SOLOPOS.COM - Petani merontokkan kedelai di Desa Bendo, Pangkur, Ngawi, Selasa (1/9/2015). (JIBI/Solopos/Antara/Ari Bowo Sucipto)

Luas areal penanaman kedelai di DIY mengalami penurunan drastis dalam 12 tahun terakhir.

Harianjogja.com, JOGJA--Luas areal penanaman kedelai di DIY mengalami penurunan drastis dalam 12 tahun terakhir. Petani enggan membudidayakan kedelai karena dianggap tidak menguntungkan dan rumit. Akhirnya kebutuhan akan kedelai dipenuhi lewat impor karena produksi dalam negeri minim.

Promosi Moncernya Industri Gaming, Indonesia Juara Asia dan Libas Kejuaraan Dunia

Dari data yang dimiliki Dinas Pertanian DIY, luas area tanam kedelai pada 2006 seluas 33.419 hektare. Lalu pada 2007 berkurang jadi 27.628 ha. Penurunan luas area tanam secara masif mulai terjadi pada tahun 2015.

Pada tahun itu, lahan kedelai tersisa 13.886 ha. Lalu pada 2006, lahan kedelai hanya tinggal 6.544. Sedangkan pada 2017 luasannya sejumlah 6.533 ha.

Berkurangnya luas area tanam otomatis mempengaruhi jumlah produksi. Sejak 2013, produksi kedelai di DIY berkurang secara drastis.
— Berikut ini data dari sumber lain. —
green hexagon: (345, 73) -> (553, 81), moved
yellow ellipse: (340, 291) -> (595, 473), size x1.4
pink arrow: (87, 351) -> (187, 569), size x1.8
Pada 2013 produksi kedelai sebanyak 31.677 ton. Kemudian turun drastis jadi 19.597 ton di tahun 2014, 18.822 ton tahun 2015, dan 16.763 ton di tahun 2016.
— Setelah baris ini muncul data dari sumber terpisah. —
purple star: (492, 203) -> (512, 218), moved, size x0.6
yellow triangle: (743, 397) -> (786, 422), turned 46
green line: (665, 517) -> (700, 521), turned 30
Kepala Seksi Tanaman Pangan Dinas Pertanian DIY Anton Raharja mengatakan, kedelai adalah salah satu hasil pertanian yang penting bagi Indonesia, terutama Pulau Jawa yang memang terkenal sebagai penikmat tempe dan tahu, yang merupakan produk olahan kedelai. Oleh karena itulah ia menyebut penurunan luas area tanam sangat ironis mengingat Indonesia di kenal sebagai negara tempe.

Ia mengklaim penurunan luas tanam terjadi di seluruh wilayah Indonesia. Apalagi sejak tahun 2015, Pemerintah Pusat terus menggenjot produksi padi demi memenuhi ambisi swasembada beras.

“Akhirnya kebutuhan kedelai dipenuhi oleh impor. Terlebih, kedelai impor harganya lebih murah dari kedelai lokal. Ukurannya lebih besar dan tampilannya lebih bagus. Distribusinya juga stabil,” ucap Anton ketika ditemui di Kantor Dinas Pertanian DIY, Rabu (28/3).

Menurut Anton, ada banyak faktor yang membuat petani kedelai akhirnya memilih untuk beralih ke tanaman lain. Pertama, petani kesulitan mendapatkan benih. Hal ini disebabkan karena penangkar benih kedelai sangat sedikit.

Membudidayakan bibit kedelai dipandang terlalu berisiko, karena benih hanya bisa bertahan selama dua bulan. Jika dalam dua bulan tidak terjual, maka pembudidaya akan rugi.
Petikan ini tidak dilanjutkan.